Пока обувался, несколько раз проверял себя, действительно ли делаю то, что нужно – то есть в самом ли деле надеваю ботинок на ногу и впрямь ли он предназначен именно для этого. Надо мной нависало ощущение какой-то несусветной иллюзии, обмана зрения – казалось, что вот-вот – и я выясню, что надел я на правую ногу левый шкар, а на левую – правый. Или вовсе обнаружу на ногах рабочие рукавицы, а на голове дуршлаг вместо картуза.
Проникнутый этими диссонансами, я не придумал ничего лучшего, чем прогуляться в город, пошлендрать по гидропарку.
6Ходу до Тернополя полевой дорогой меньше часа. Я забрел на городскую околицу, где строились респектабельные коттеджи. Пересек жилые массивы и вышел к озеру. В самом центре Тернополя находится большое озеро. Для меня этот факт оставался чистейшим курьезом: «Озеро? Посреди города? Ну-ну!» Стояла хмурая погода, на западе громоздились серебристосиние тучи странных форм. Последние несколько дней всё как-то собирались тучи, а под вечер еще и погромыхивало.
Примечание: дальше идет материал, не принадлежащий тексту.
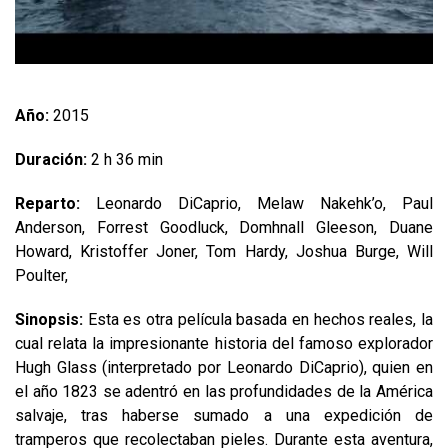
Año:
2015
Duración:
2 h 36 min
Reparto:
Leonardo DiCaprio, Melaw Nakehk’o, Paul
Anderson, Forrest Goodluck, Domhnall Gleeson, Duane
Howard, Kristoffer Joner, Tom Hardy, Joshua Burge, Will
Poulter,
Sinopsis:
Esta es otra película basada en hechos reales, la
cual relata la impresionante historia del famoso explorador
Hugh Glass (interpretado por Leonardo DiCaprio), quien en
el año 1823 se adentró en las profundidades de la América
salvaje, tras haberse sumado a una expedición de
tramperos que recolectaban pieles. Durante esta aventura,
У озера ко мне вернулось нормальное мышление. Не привлекая лишнего внимания, я фланировал вдоль набережной. Любовался свинцовыми водами, нюхал западный ветер. Меня отпустило, и теперь закидоны с ботинками и кастрюлями я охотно приписывал разбушевавшейся фантазии. Глазел на юные влюбленные парочки, гулявшие рядом, держась за руки. Казалось, в Тернополе влюбляются одни неформалы – и исключительно в неформалок. Причем в Тернополе они казались исключительно соблазнительными. Может, это предгрозье творило такое со мной? Я слегка погрустил и повздыхал – так, для атмосферы. Подумал краешком уха, что было бы нехило с какой-нибудь из них пере… это самое… перепердолиться.
Повернул по направлению к драмтеатру. Театр в Тернополе напоминает романтическую фантазию на тему карбюраторного завода. Мраморный фасад с колоннами, украшенный массивными декоративными шарами.
А на крыше, в компании женщин-слесарей, стоит чугунный работяга, вознесший над головою карбюраторный венок, словно лавровый фильтр.Уже смеркалось, и я зашкандыбал назад, в поля. У театра собрался молодняк. Играли на гитаре. Надорванный голос выпевал: «Май гьИл, май гьИл, доунт лА-ай ту-у ми-и, тэл ми уее-Е дид ю сли-ип ласт нАйт».
Словно кипятку плеснули мне за шиворот. Я остановился и стал слушать. Не голосом пел самородок, а сердцем, сердцем рыдал.
Я вздохнул. Гитарист бренькнул завершающий аккорд, и все дружно захлопали в ладоши. Заговорили вразнобой, и круг стал не таким тесным. Люди расступились, и вдруг девчонки, которые были в самом центре компании, заметили мой одинокий силуэт. Они что-то восклицали и махали мне руками, чтобы шел к ним.
Я и забыл, с какой легкостью осуществляются мои желания.
«Энд гиз бади нэуе уоз фаунд», – провыл чувак и бренькнул завершающий аккорд. Все дружно захлопали. Но не успел я врубиться, что это за накладка пленки, как диссонанс набросился и поглотил меня.
7Ее звали Корица. Как нежно, правда? Сам придумал, едва глаза открыл. Корица – сырники с ванилью. Корица – кофе с кардамоном. Такая сладкая девчонка по имени Корица. И хотя позволить ей привести себя в сознание бесперспективно в плане знакомства, перед натиском судьбы я оказался бессилен. И так оказался на руках Корицы. Там было тепло и уютно. Если бы она еще смогла меня убаюкать, я был бы на восьмом небе покоя (семь – число лидерства и экстаза, восемь – покоя и гармонии). Я любуюсь ее влажными губками, Корица что-то говорит.